* [Problem statement] From the entries below, copy exactly the lines from the one that contains "Товари та послуги" through the one that contains "Vedi il prezzo", both included, and only those.

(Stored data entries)
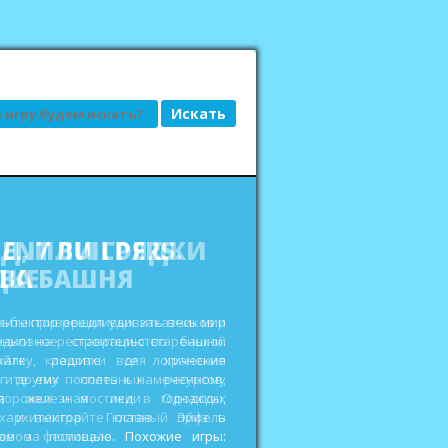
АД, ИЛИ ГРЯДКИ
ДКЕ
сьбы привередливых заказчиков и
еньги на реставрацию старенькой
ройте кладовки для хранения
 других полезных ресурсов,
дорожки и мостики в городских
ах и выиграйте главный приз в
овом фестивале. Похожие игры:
* * *
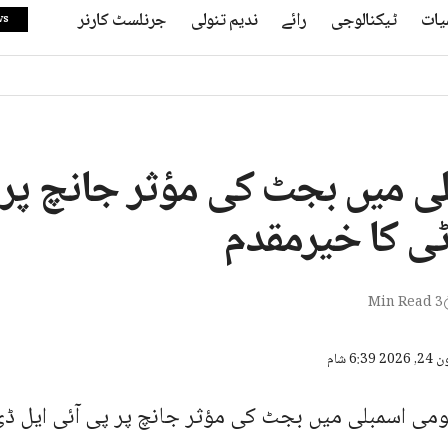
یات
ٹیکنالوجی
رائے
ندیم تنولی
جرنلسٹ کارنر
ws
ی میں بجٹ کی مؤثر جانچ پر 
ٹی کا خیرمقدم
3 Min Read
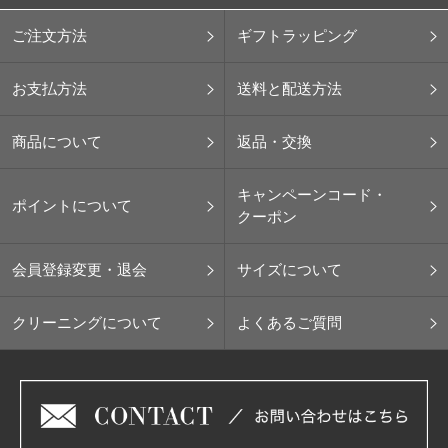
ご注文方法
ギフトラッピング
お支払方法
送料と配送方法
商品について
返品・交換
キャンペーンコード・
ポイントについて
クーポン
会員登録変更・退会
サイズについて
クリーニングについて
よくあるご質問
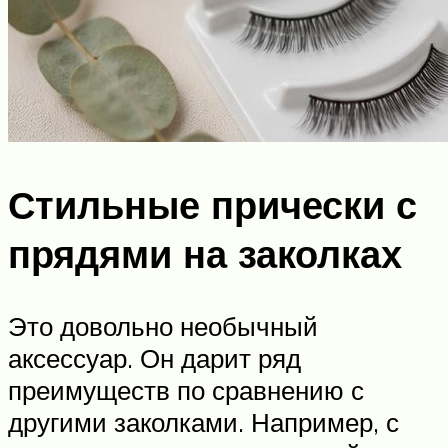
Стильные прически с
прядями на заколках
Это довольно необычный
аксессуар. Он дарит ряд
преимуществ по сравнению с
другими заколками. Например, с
* * *
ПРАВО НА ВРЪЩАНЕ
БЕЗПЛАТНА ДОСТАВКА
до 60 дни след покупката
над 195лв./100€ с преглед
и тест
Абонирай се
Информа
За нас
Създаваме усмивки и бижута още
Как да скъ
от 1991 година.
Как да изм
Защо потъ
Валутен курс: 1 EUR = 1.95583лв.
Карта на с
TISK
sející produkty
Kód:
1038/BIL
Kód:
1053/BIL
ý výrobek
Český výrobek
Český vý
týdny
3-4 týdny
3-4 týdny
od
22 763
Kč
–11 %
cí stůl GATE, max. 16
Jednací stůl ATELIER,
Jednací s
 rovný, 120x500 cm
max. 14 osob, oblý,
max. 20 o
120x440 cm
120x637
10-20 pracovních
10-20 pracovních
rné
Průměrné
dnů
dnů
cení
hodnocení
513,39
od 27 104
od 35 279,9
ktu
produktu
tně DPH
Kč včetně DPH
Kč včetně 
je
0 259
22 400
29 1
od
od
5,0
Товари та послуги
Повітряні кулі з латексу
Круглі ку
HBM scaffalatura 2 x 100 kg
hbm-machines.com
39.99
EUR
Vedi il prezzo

* [Written solution]
Товари та послуги
Повітряні кулі з латексу
Круглі ку
HBM scaffalatura 2 x 100 kg
hbm-machines.com
39.99
EUR
Vedi il prezzo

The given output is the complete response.